L'homme de Malraux, au contraire de Pascal qui condamne le «divertissement», est un homme de l'action. Il ne se connaît que dans l'action. Et ici de nouveau, il serait facile de multiplier les textes : «L'homme est ce qu'il fait». Ou encore : «Ce n'est pas à gratter sans fin l'individu qu'on finit par rencontrer l'homme». Ceci enfin : «Assez d'introspection ! L'homme commence à l'autre.» De là un caractère commun à tous les romans de cet écrivain. Qu'on lise Les Conquérants, La Condition humaine, Le Temps du Mépris, L'Espoir, La Lutte avec l'Ange, il s'agit toujours d'élucider «le rapport entre des individus et une action collective». Cette action, c'est tantôt la révolution communiste en Chine, tantôt la lutte des militants d'extrême-gauche contre l'hitlérisme naissant, tantôt encore la guerre d'Espagne ou, en France, l'invasion de 1940. Thème sans cesse repris, avec variations brillantes, mais qui ne pas sans entraîner, dans la construction romanesque, une certaine monotonie. On s'en rendra compte, si on lit, à la suite, Les Conquérants, La Condition humaine et L'Espoir.

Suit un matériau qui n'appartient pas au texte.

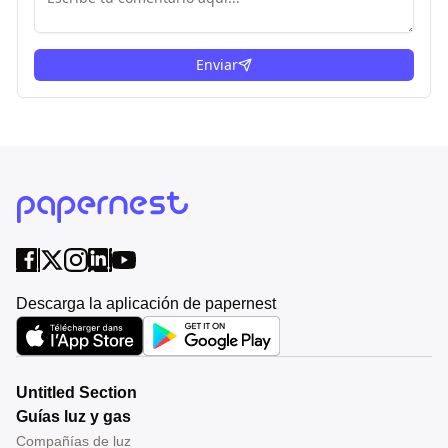
Enviar
Descarga la aplicación de papernest
Untitled Section
Guías luz y gas
Compañías de luz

Dans une lettre peu connue, publiée en 1931 dans la Nouvelle Revue française, Malraux a défendu contre Trotsky, qui avait critiqué Les Conquérants, sa position de romancier. «L'optique du roman, lisons-nous domine le roman.» L'écrivain n'admet pas qu'on lui attribue toutes les idées qu'il prête à ses personnages. La déclaration qui suit me semble devoir être retenue : «Ce ne sont pas mes jugements que l'on trouve dans Les Conquérants; ce sont les jugements d'individus distincts, et surtout à des instants particuliers.» Les conditions de la fiction déterminent la diversité des personnages. Aucun de ceux-ci n'est Malraux. Mais, disons-le aussi, chacun d'eux exprime une tendance, une possibilité de sa nature, une tentation ou un vœu de son être profond. On fera bien, pour lire Malraux comme il doit être lu, de tenir compte de cette «optique de roman».